Data extracted from a collection:
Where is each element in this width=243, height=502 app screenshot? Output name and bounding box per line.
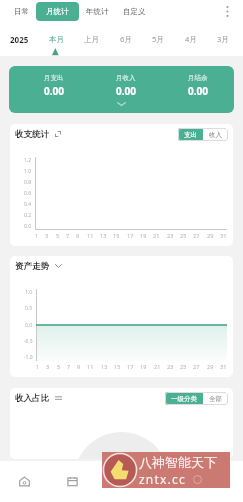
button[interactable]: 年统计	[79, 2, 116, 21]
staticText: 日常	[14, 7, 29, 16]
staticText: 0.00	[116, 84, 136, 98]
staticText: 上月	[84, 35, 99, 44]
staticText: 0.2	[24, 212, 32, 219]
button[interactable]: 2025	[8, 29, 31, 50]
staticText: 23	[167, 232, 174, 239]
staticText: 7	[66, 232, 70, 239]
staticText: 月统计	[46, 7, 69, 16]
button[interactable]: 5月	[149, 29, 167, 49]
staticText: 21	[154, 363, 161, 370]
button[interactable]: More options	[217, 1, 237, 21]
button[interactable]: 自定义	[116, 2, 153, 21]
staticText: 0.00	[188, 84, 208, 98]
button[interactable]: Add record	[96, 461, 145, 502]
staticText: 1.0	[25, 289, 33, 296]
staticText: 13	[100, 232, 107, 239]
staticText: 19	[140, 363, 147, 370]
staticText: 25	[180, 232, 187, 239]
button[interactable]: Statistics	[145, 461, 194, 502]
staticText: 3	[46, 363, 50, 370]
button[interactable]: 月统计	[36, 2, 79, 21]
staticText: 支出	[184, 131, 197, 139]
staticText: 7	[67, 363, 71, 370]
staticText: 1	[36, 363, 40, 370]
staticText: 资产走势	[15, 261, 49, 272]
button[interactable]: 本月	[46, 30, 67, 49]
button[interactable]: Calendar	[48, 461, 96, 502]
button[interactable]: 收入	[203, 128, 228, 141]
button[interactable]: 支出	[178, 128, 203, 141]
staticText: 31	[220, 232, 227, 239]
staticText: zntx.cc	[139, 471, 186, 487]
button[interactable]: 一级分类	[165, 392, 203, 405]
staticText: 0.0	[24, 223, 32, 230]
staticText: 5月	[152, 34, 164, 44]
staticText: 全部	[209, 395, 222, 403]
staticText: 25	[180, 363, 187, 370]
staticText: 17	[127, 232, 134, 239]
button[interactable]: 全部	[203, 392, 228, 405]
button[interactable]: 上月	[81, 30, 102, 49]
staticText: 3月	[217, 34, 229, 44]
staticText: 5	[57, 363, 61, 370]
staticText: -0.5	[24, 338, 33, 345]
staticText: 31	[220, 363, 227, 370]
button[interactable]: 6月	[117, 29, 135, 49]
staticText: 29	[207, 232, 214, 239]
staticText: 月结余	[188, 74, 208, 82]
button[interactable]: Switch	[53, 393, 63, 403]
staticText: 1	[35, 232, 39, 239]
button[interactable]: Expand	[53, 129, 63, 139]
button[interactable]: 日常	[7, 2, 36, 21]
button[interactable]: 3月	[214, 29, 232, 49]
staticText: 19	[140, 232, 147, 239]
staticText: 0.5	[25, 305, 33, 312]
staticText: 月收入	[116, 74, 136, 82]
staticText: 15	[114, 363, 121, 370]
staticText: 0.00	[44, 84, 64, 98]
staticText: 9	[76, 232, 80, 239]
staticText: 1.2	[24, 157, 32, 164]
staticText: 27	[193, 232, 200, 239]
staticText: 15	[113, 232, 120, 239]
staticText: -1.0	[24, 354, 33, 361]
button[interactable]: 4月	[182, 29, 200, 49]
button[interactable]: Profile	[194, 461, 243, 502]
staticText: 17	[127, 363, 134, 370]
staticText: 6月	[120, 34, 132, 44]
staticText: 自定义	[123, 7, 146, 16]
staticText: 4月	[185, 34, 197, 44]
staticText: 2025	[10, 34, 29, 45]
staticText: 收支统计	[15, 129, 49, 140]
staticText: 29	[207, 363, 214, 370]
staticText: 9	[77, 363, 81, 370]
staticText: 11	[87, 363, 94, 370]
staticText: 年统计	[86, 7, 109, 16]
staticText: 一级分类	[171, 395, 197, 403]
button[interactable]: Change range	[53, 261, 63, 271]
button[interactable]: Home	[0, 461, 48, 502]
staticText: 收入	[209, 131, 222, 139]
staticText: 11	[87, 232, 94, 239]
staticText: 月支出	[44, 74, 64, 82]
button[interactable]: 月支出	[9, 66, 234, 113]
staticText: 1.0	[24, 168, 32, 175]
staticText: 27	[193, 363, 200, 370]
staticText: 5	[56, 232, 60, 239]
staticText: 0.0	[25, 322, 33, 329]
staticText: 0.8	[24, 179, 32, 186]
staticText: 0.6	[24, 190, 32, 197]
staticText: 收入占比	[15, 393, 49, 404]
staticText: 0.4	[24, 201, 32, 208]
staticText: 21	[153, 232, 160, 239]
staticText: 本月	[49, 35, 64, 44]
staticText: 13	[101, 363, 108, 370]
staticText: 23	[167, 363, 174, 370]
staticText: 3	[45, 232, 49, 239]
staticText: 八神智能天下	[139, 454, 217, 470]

* * *

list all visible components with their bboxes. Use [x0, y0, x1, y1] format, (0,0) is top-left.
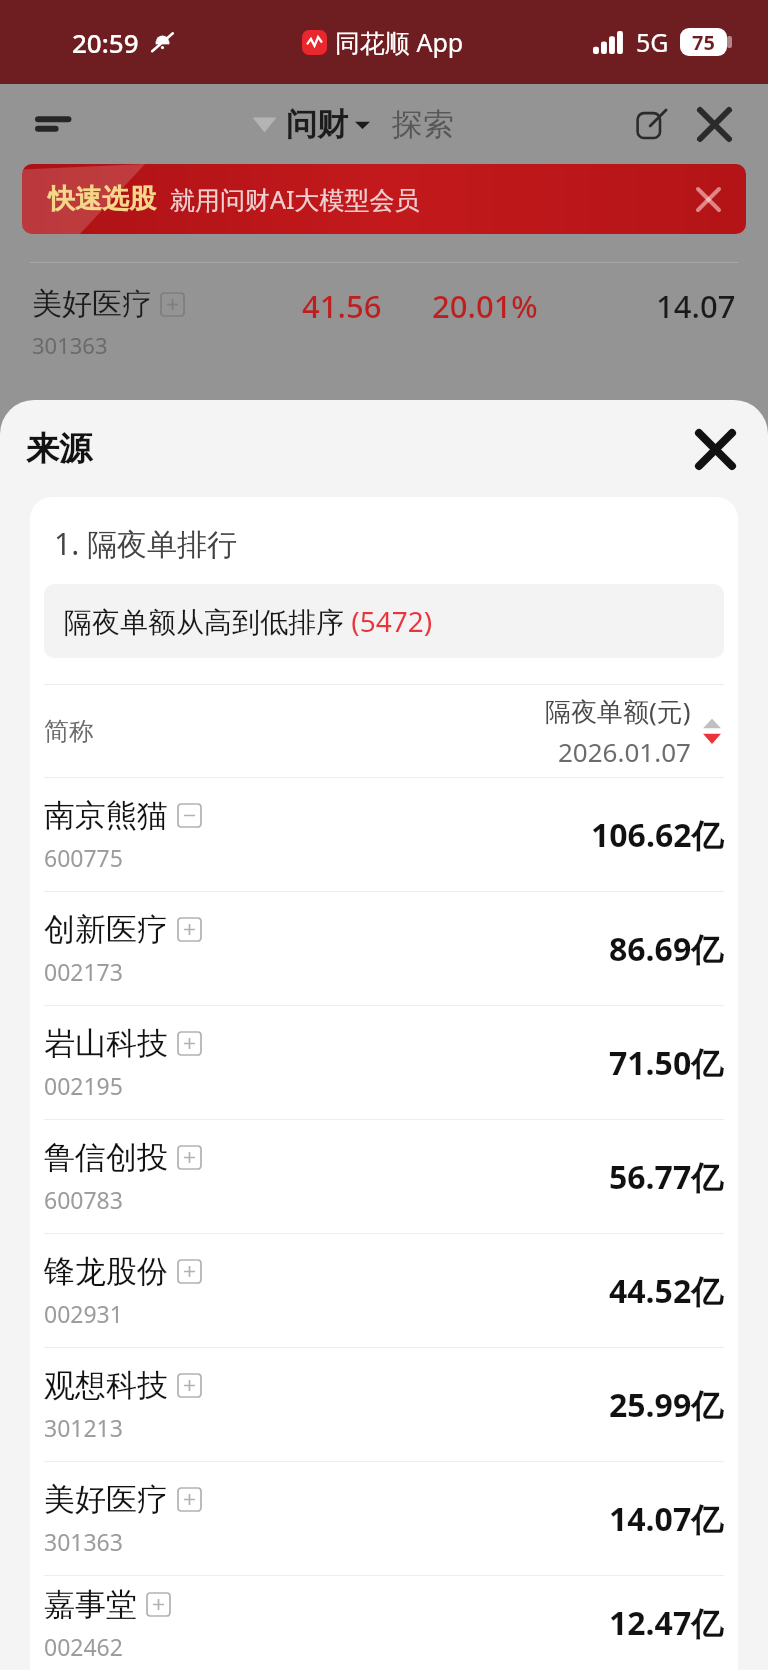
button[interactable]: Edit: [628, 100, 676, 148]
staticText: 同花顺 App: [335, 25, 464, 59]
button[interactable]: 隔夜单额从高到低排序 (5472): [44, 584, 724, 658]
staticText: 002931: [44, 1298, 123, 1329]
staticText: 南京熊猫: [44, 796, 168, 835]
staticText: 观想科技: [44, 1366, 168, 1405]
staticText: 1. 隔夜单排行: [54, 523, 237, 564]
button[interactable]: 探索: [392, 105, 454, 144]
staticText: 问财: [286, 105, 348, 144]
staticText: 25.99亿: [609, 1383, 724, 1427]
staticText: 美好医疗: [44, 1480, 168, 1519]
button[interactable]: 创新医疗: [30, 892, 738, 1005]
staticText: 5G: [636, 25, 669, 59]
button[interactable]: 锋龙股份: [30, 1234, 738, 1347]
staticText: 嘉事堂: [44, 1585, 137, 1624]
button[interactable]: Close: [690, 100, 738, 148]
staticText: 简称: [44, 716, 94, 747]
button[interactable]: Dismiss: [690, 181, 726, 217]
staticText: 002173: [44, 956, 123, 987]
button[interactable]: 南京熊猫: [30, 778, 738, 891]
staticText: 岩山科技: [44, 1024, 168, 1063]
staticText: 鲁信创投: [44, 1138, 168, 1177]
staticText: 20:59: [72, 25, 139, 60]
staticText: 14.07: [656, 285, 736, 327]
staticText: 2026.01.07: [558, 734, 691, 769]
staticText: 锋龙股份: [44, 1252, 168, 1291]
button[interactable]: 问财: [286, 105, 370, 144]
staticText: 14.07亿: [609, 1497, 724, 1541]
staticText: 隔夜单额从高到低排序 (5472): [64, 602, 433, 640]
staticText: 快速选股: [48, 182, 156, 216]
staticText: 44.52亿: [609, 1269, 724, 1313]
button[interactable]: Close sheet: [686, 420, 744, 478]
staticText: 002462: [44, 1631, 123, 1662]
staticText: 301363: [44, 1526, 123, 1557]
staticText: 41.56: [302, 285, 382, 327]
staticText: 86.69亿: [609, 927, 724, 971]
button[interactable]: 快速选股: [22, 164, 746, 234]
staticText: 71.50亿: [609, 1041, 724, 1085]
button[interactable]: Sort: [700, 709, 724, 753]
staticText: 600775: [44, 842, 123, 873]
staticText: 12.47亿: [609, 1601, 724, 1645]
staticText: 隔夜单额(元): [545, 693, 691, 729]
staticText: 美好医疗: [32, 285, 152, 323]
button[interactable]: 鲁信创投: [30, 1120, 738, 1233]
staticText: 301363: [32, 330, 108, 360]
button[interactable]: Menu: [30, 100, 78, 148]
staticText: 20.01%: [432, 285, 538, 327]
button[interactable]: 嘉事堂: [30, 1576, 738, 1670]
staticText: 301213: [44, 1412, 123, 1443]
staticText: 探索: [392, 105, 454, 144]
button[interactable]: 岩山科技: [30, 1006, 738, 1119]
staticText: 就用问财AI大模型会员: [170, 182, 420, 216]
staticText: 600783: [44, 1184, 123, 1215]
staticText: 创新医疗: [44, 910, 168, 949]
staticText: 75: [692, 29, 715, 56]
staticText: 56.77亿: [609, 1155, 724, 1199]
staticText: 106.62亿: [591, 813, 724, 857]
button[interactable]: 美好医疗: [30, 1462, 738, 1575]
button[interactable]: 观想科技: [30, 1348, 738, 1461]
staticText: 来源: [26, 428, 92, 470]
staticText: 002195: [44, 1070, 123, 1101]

What is needed: Your task is to gather all lines from the entries above that hold the word "快速选股".

Task response:
staticText: 快速选股: [48, 182, 156, 216]
button[interactable]: 快速选股: [22, 164, 746, 234]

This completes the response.